Step 4: Configure a destination table

Configure the Write Mode parameter.
After full data is written to MaxCompute base tables at a time, incremental data is written to a MaxCompute log table in real time. The system runs the merge node generated by the solution to merge the synchronized full data and incremental data on a regular basis. Then, the system writes the merged data to the MaxCompute base tables.
Configure the Automatic Partitioning by Time parameter.
You can write data to a partitioned table or a non-partitioned table by configuring the Automatic Partitioning by Time parameter.
Note
If you set the Automatic Partitioning by Time parameter to Partitioned Table, you can click the icon to modify the partition settings for the destination table.

Configure mappings between the source table and the destination MaxCompute table.
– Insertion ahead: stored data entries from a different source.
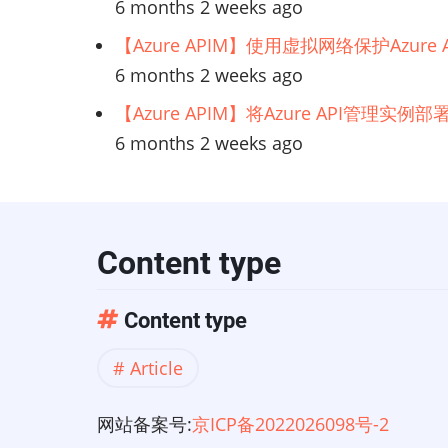
6 months 2 weeks ago
【Azure APIM】使用虚拟网络保护Azur
6 months 2 weeks ago
【Azure APIM】将Azure API管理实
6 months 2 weeks ago
Content type
Content type
Article
网站备案号:
京ICP备2022026098号-2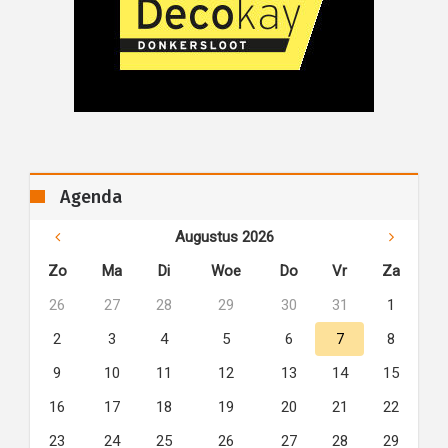
Agenda
Augustus 2026
Zo
Ma
Di
Woe
Do
Vr
Za
26
27
28
29
30
31
1
2
3
4
5
6
7
8
9
10
11
12
13
14
15
16
17
18
19
20
21
22
23
24
25
26
27
28
29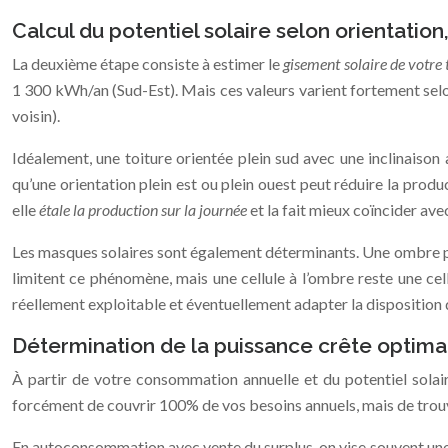
Calcul du potentiel solaire selon orientation
La deuxième étape consiste à estimer le
gisement solaire de votre 
1 300 kWh/an (Sud-Est). Mais ces valeurs varient fortement selon l
voisin).
Idéalement, une toiture orientée plein sud avec une inclinaison
qu’une orientation plein est ou plein ouest peut réduire la pro
elle
étale la production sur la journée
et la fait mieux coïncider ave
Les masques solaires sont également déterminants. Une ombre por
limitent ce phénomène, mais une cellule à l’ombre reste une cel
réellement exploitable et éventuellement adapter la disposition
Détermination de la puissance crête optima
À partir de votre consommation annuelle et du potentiel solair
forcément de couvrir 100% de vos besoins annuels, mais de trou
En autoconsommation avec vente du surplus, on vise souvent une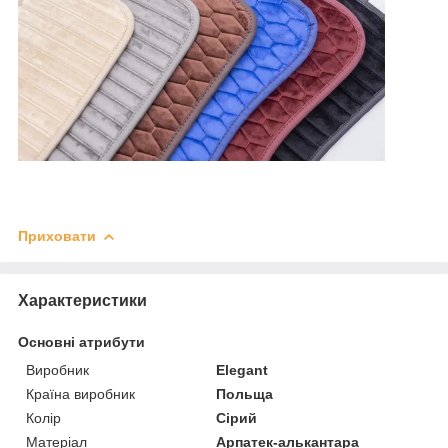
Приховати
Характеристики
Основні атрибути
Виробник
Elegant
Країна виробник
Польща
Колір
Сірий
Матеріал
Арпатек-алькантара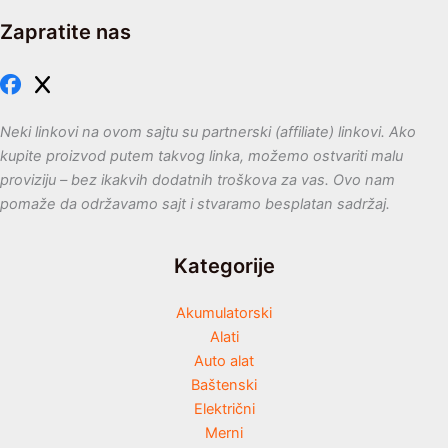
Zapratite nas
Neki linkovi na ovom sajtu su partnerski (affiliate) linkovi. Ako
kupite proizvod putem takvog linka, možemo ostvariti malu
proviziju – bez ikakvih dodatnih troškova za vas. Ovo nam
pomaže da održavamo sajt i stvaramo besplatan sadržaj.
Kategorije
Akumulatorski
Alati
Auto alat
Baštenski
Električni
Merni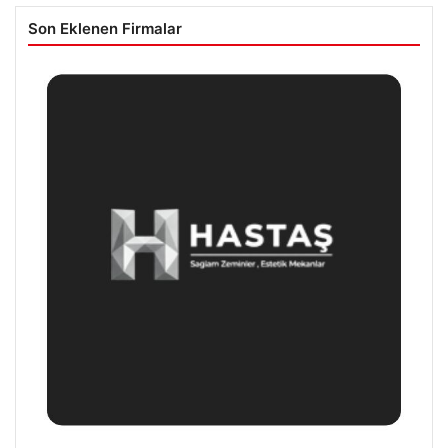
Son Eklenen Firmalar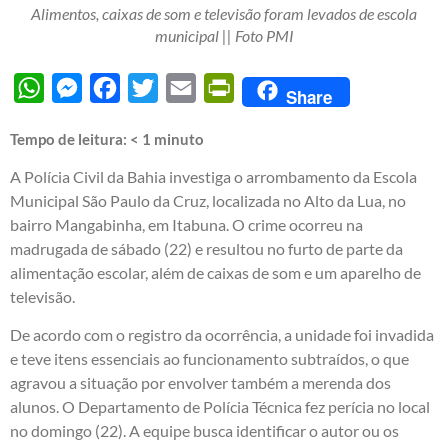
Alimentos, caixas de som e televisão foram levados de escola
municipal || Foto PMI
WhatsApp
Messenger
Facebook
Twitter
Email
PrintFriendly
Share
Tempo de leitura:
< 1
minuto
A Polícia Civil da Bahia investiga o arrombamento da Escola
Municipal São Paulo da Cruz, localizada no Alto da Lua, no
bairro Mangabinha, em Itabuna. O crime ocorreu na
madrugada de sábado (22) e resultou no furto de parte da
alimentação escolar, além de caixas de som e um aparelho de
televisão.
De acordo com o registro da ocorrência, a unidade foi invadida
e teve itens essenciais ao funcionamento subtraídos, o que
agravou a situação por envolver também a merenda dos
alunos. O Departamento de Polícia Técnica fez perícia no local
no domingo (22). A equipe busca identificar o autor ou os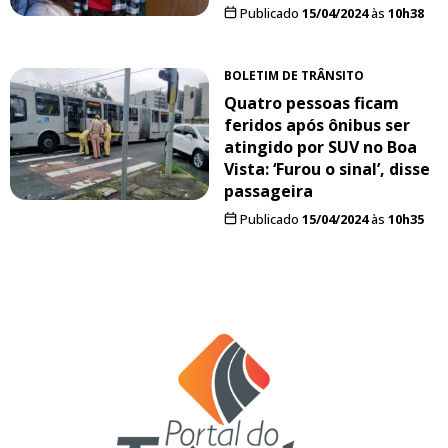
Publicado
15/04/2024
às
10h38
BOLETIM DE TRÂNSITO
Quatro pessoas ficam
feridos após ônibus ser
atingido por SUV no Boa
Vista: ‘Furou o sinal’, disse
passageira
Publicado
15/04/2024
às
10h35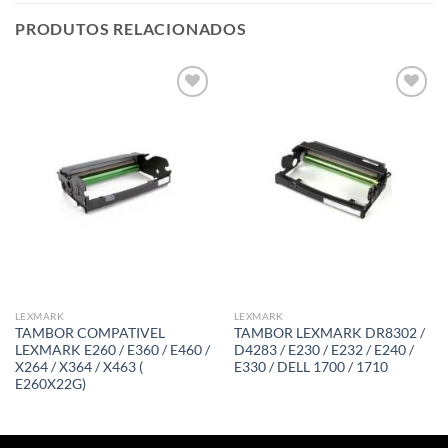
PRODUTOS RELACIONADOS
Adicionar
Adicionar
á lista de
á lista de
desejos
desejos
LEXMARK
LEXMARK
TAMBOR COMPATIVEL
TAMBOR LEXMARK DR8302 /
LEXMARK E260 / E360 / E460 /
D4283 / E230 / E232 / E240 /
X264 / X364 / X463 (
E330 / DELL 1700 / 1710
E260X22G)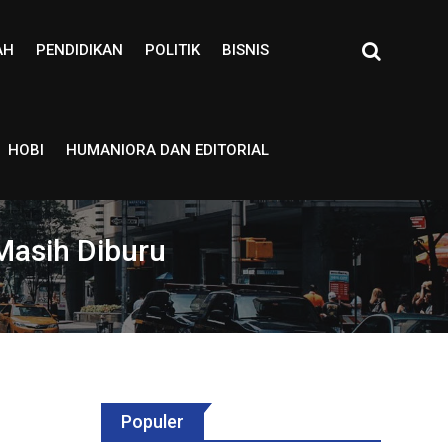
AH
PENDIDIKAN
POLITIK
BISNIS
HOBI
HUMANIORA DAN EDITORIAL
Masih Diburu
Populer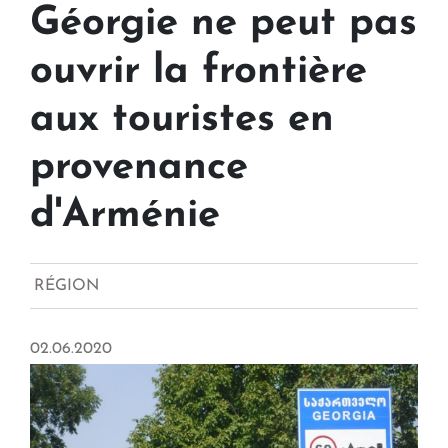
Géorgie ne peut pas
ouvrir la frontière
aux touristes en
provenance
d'Arménie
RÉGION
02.06.2020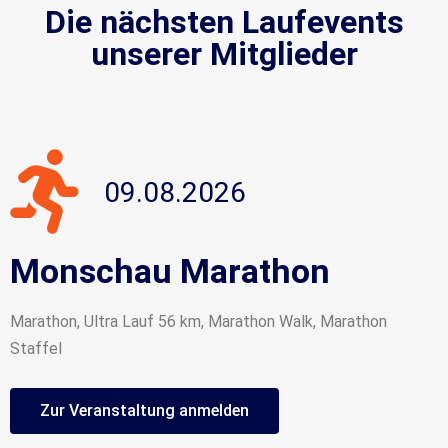
Die nächsten Laufevents
unserer Mitglieder
09.08.2026
Monschau Marathon
Marathon, Ultra Lauf 56 km, Marathon Walk, Marathon
Staffel
Zur Veranstaltung anmelden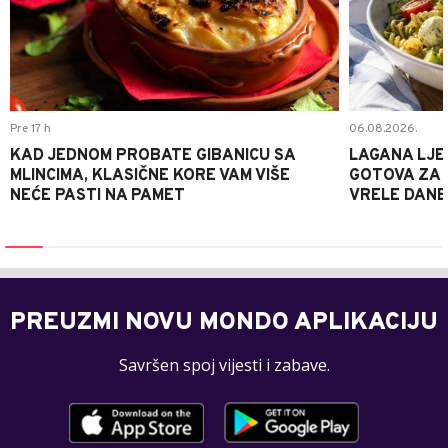
Pre 17 h
06.08.2026.
KAD JEDNOM PROBATE GIBANICU SA
LAGANA LJE
MLINCIMA, KLASIČNE KORE VAM VIŠE
GOTOVA ZA 2
NEĆE PASTI NA PAMET
VRELE DANE
PREUZMI NOVU MONDO APLIKACIJU
Savršen spoj vijesti i zabave.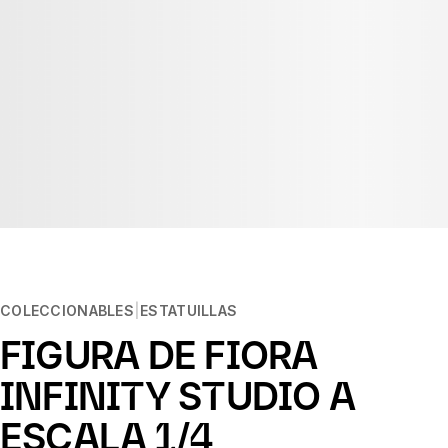
COLECCIONABLES
ESTATUILLAS
FIGURA DE FIORA
INFINITY STUDIO A
ESCALA 1/4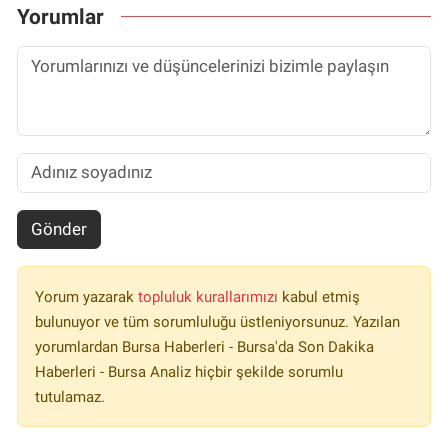
Yorumlar
Gönder
Yorum yazarak
topluluk kurallarımızı
kabul etmiş
bulunuyor ve tüm sorumluluğu üstleniyorsunuz. Yazılan
yorumlardan Bursa Haberleri - Bursa'da Son Dakika
Haberleri - Bursa Analiz hiçbir şekilde sorumlu
tutulamaz.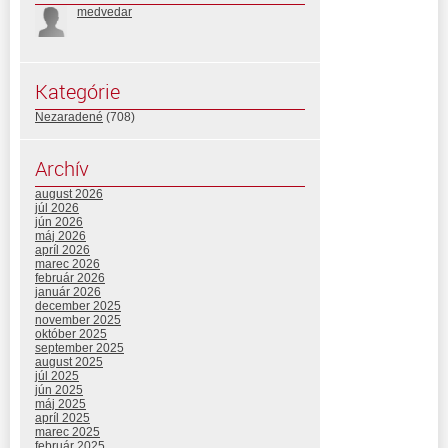
medvedar
Kategórie
Nezaradené
(708)
Archív
august 2026
júl 2026
jún 2026
máj 2026
apríl 2026
marec 2026
február 2026
január 2026
december 2025
november 2025
október 2025
september 2025
august 2025
júl 2025
jún 2025
máj 2025
apríl 2025
marec 2025
február 2025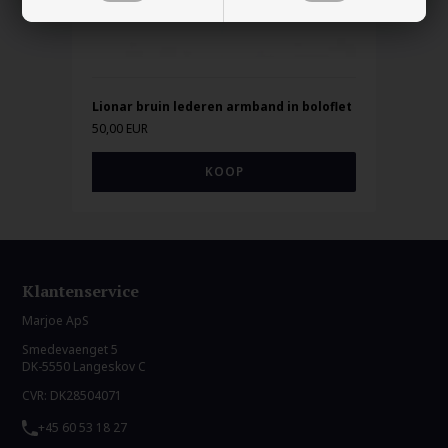
Lionar bruin lederen armband in boloflet
50,00 EUR
Klantenservice
Marjoe ApS
Smedevaenget 5
DK-5550 Langeskov C
CVR: DK28504071
+45 60 53 18 27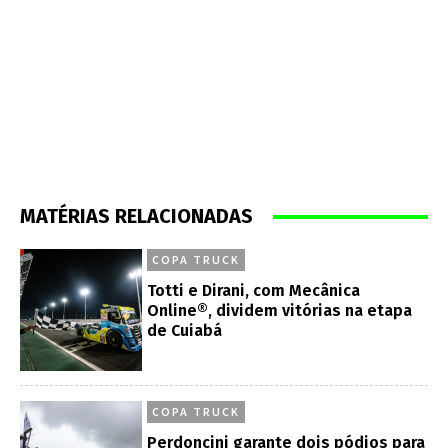
MATÉRIAS RELACIONADAS
COPA TRUCK
Totti e Dirani, com Mecânica
Online®, dividem vitórias na etapa
de Cuiabá
COPA TRUCK
Perdoncini garante dois pódios para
Click Refresh source table and MaxCompute Table mapping to create a destination table based on the rules you configured in the Mapping Rules for Table Names section in Step 3. If no mapping rule is configured in Step 3, data in the source table is written to the destination table that has the same name as the source table. If no destination table that has the same name as the source table exists, the system automatically creates such a destination table. You can also change the method of creating a destination table and add additional fields to the destination table.

Note

The name of the destination table is generated based on the mapping rules that you configured in the Mapping Rules for Table Names section.

Operation	Description
Select a primary key for a source table	Source tables that do not have primary keys cannot be synchronized. If a source table does not have a primary key, you can click the icon in the Synchronized Primary Key column to specify one or more fields in the table as the primary key of the table.
Select the method of creating a destination table	You can set the Table creation method parameter to Create Table or Use Existing Table. Use Existing Table: If you select this method, you must select the desired destination table from the drop-down list in the MaxComputeBase Table name column. Create Table: If you select this method, the name of the destination table that is automatically created appears in the MaxComputeBase Table name column. You can click the table name to view and modify the table creation statement.
Configure the Full Synchronization parameter	You can specify whether to turn on the switch in the Full Synchronization column to synchronize full data of the source tables to the destination. If you disable full data synchronization for specific tables, you cannot perform full batch synchronization for data in the tables. You can disable full data synchronization for tables whose data is synchronized by using other batch synchronization methods.
Edit additional fields	You can click Edit additional fields in the Actions column to add additional fields to a destination table and assign values to the fields. The values can be constants or variables. Note You can add additional fields only if you select Create Table from the drop-down list in the Table creation method column. The following additional variable fields are supported by Data Integration: `EXECUTE_TIME: the execution time UPDATE_TIME: the update time DB_NAME_SRC: the name of the original database DB_NAME_SRC_TRANSED: the converted name of the database DATASOURCE_NAME_SRC: the name of the source database DATASOURCE_NAME_DEST: the name of the destination data source DB_NAME_DEST: the name of the destination database TABLE_NAME_DEST: the name of the destination table TABLE_NAME_SRC: the name of the source table`
Edit destination tables	By default, the lifecycle of MaxCompute tables that are created by using the Create Table method is 30 days, and field type conversion may occur. For example, if the data types of the fields in a destination table are different from the data types of the fields in a source table, the synchronization solution converts the fields in the source table to the data types that can be written to the destination table. You can click the name of a destination table in the MaxComputeBaseTable name column to modify the lifecycle or field type of the table. Note You can add additional fields only if you select Create Table from the drop-down list in the Table creation method column.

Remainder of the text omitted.